Jess, there was a massive hurricane – worse than Irene – that dumped rain on town for days. The Winooski River almost reached the Transit Center but we had sandbagged successfully. A few of those stately pines in Hubbard came down too, but nobody hurt. Our grid never went down, not for a second. Brave CAN volunteers went door to door in howling winds to make sure all the neighbors were okay. Chefs made meals and the TEV Collective kept delivering them. We are used to eating this way now.

Our eating habits have improved so much that obesity, diabetes and heart disease have all declined dramatically. Here, everyone eats well.


Jess, you’d be thrilled to find out that TEVs are the common vehicle in Montpelier now. There are charging stations all over town, even in the residential neighborhoods, where you can book online to rent a TEV for 10 minutes or a morning, for “pay what you can.” Most people pay the suggested price, and some pay more, so it works fine. Some are like mini pick-up trucks, to use for larger loads. All with height-adjustable chassis. The “Vermont state car” company (you know who I mean) offered some of its new electric models for times when many kids or a lot of stuff has to be hauled.
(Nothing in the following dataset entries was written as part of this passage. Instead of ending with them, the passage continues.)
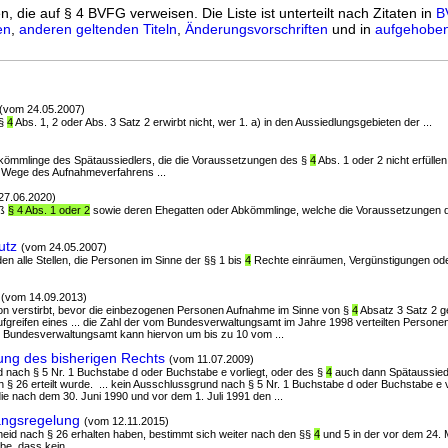
n, die auf § 4 BVFG verweisen. Die Liste ist unterteilt nach Zitaten in
B
en
,
anderen geltenden Titeln
,
Änderungsvorschriften
und in
aufgehoben
(vom 24.05.2007)
 §
4
Abs. 1, 2 oder Abs. 3 Satz 2 erwirbt nicht, wer 1. a) in den Aussiedlungsgebieten der ...
Abkömmlinge des Spätaussiedlers, die die Voraussetzungen des §
4
Abs. 1 oder 2 nicht erfüllen
 Wege des Aufnahmeverfahrens ...
27.06.2020)
äß
§ 4 Abs. 1 oder 2
sowie deren Ehegatten oder Abkömmlinge, welche die Voraussetzungen d
utz
(vom 24.05.2007)
den alle Stellen, die Personen im Sinne der §§ 1 bis
4
Rechte einräumen, Vergünstigungen ode
(vom 14.09.2013)
son verstirbt, bevor die einbezogenen Personen Aufnahme im Sinne von §
4
Absatz 3 Satz 2 g
fgreifen eines ... die Zahl der vom Bundesverwaltungsamt im Jahre 1998 verteilten Persone
as Bundesverwaltungsamt kann hiervon um bis zu 10 vom ...
ng des bisherigen Rechts
(vom 11.07.2009)
d nach § 5 Nr. 1 Buchstabe d oder Buchstabe e vorliegt, oder des §
4
auch dann Spätaussiedl
 26 erteilt wurde. ... kein Ausschlussgrund nach § 5 Nr. 1 Buchstabe d oder Buchstabe e v
die nach dem 30. Juni 1990 und vor dem 1. Juli 1991 den ...
ngsregelung
(vom 12.11.2015)
heid nach § 26 erhalten haben, bestimmt sich weiter nach den §§
4
und 5 in der vor dem 24. 
e, dass kein ...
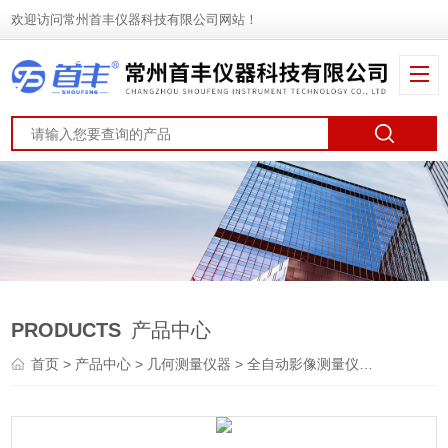
欢迎访问常州首丰仪器科技有限公司网站！
PRODUCTS
产品中心
首页
>
产品中心
>
几何测量仪器
>
全自动影像测量仪
> 全自动影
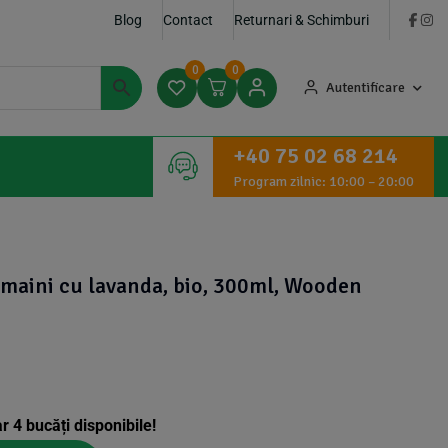
Blog
Contact
Returnari & Schimburi
0
0
Autentificare
+40 75 02 68 214
Program zilnic: 10:00 – 20:00
 maini cu lavanda, bio, 300ml, Wooden
ar
4
bucăți disponibile!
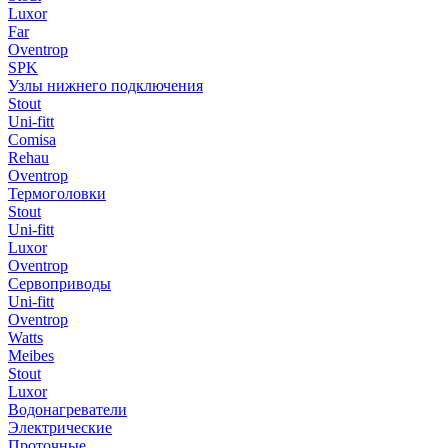
Luxor
Far
Oventrop
SPK
Узлы нижнего подключения
Stout
Uni-fitt
Comisa
Rehau
Oventrop
Термоголовки
Stout
Uni-fitt
Luxor
Oventrop
Сервоприводы
Uni-fitt
Oventrop
Watts
Meibes
Stout
Luxor
Водонагреватели
Электрические
Проточные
They are scattered about town too at our community charging stations.


Jess, the roads have begun to change, because TEVs just don’t need all that width and it was so much money to keep them paved in asphalt anyway. So as the roads needed repair (and when don’t they around here, with all that frost heave?), we dug them up and replaced them with that stuff that’s on all the back roads in Vermont. We made the roads half as wide as the old roads and put a couple of feet of soil on top of the half we didn’t need. Then we planted trees and flowers and even vegetable gardens. Who knew, but there is a market for used asphalt chunks and that’s where we got the money to green up the streets. Most neighborhoods are now vying to be next to “de-tar” their smaller roads and green them up instead.
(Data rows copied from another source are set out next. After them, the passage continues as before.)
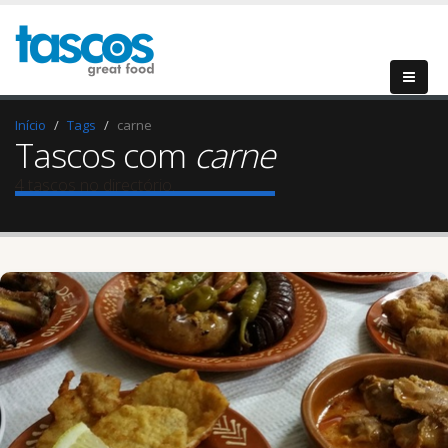
Início
Tags
carne
Tascos com
carne
4 tascos no directório.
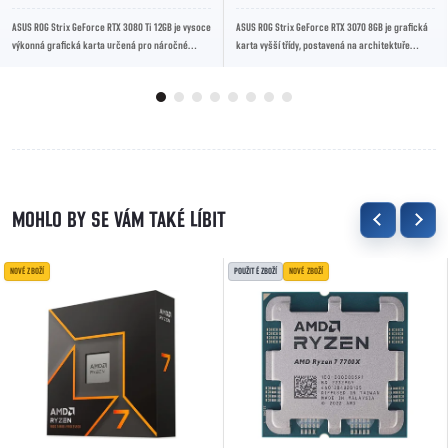
ASUS ROG Strix GeForce RTX 3080 Ti 12GB je vysoce
ASUS ROG Strix GeForce RTX 3070 8GB je grafická
výkonná grafická karta určená pro náročné
karta vyšší třídy, postavená na architektuře
hráče a profesionální tvůrce obsahu. Vybavena...
NVIDIA Ampere. Nabízí 8 GB GDDR6 paměti,...
NOVÉ ZBOŽÍ
POUŽITÉ ZBOŽÍ
NOVÉ ZBOŽÍ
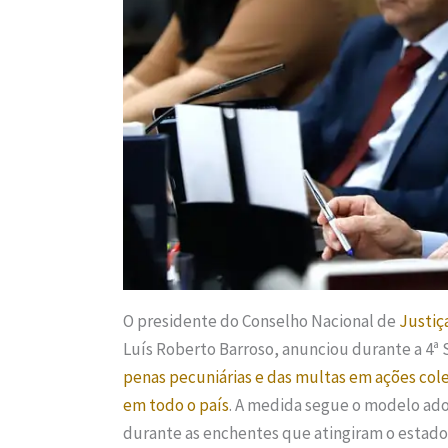
O presidente do Conselho Nacional de
Justiç
Luís Roberto Barroso, anunciou durante a 4ª 
penas pecuniárias e das multas em ações col
em todo o país
. A medida segue o modelo ado
durante as enchentes que atingiram o estado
Jess, Vermont is becoming the Sunflower State! Outside of town, so many fields are growing sunflowers and safflowers that, come August, Montpelier seems like it’s wrapped in a gold blanket. It seems like every garden is awash in them too. It’s because we are making an effort to replace every last gallon of fossil-fuel oil with sunflower and safflower oil. Every home in town that used to burn diesel now has a tankful of vegetable oil to burn if the weather dips below zero. Otherwise, we all use solar or hydro-powered heat pumps. You’d love to see how solar has sprouted on every roof.

Many folks turned their unused garages into small apartments so the neighborhoods are becoming more mixed, which feels right.
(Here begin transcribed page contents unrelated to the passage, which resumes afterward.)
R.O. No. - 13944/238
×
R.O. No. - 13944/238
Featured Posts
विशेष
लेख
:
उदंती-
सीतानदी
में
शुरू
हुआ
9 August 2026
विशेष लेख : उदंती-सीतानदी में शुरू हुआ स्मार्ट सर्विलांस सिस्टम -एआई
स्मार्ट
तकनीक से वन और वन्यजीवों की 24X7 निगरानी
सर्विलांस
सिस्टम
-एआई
The TEV Collective has over a thousand members now. “Generosity Heals Us and Earth” is their motto. Who could disagree?


We are a city of greenhouses, now, Jess. We had to start growing more food for ourselves and indoors, too. Sometimes spring starts in February, and then it snows in May. Sometimes it tops 90 degrees for days on end. There are deluges and droughts, and in winter, the Polar Vortex is still with us some years. The greenhouses are beautiful, Jess, crystalline sculptures that are sturdy and climate controlled. Along the river, there are greenhouses where asphalt parking lots once blighted our town. In some, we raise fish and lemon trees along with the more typical vegetables and fruits. We printed them, Jess, at the massive 3-D printer up at the College. The TEV Collective installed it about ten years ago, right when the College started offering degrees in Artful Sustainable Design. We teach our children urban farming as part of their community citizenship curriculum.

I have to go; our CAN autumn breakfast is starting, right outside my door. I can hear our teenagers scurrying to put out our meal of granola with dried blueberries, hemp milk and maple syrup. There will be herbal teas, hard-boiled eggs from our CAN flock, and biscuits with jams in flavors like elderberry and Vermont kiwi. We bring our own steel, three-tiered tiffin boxes – the same ones we use for our TEV meals. Today, as we celebrate community and the equinox, we’ll also be celebrating your generosity and inspiration, Jess. We are living your story.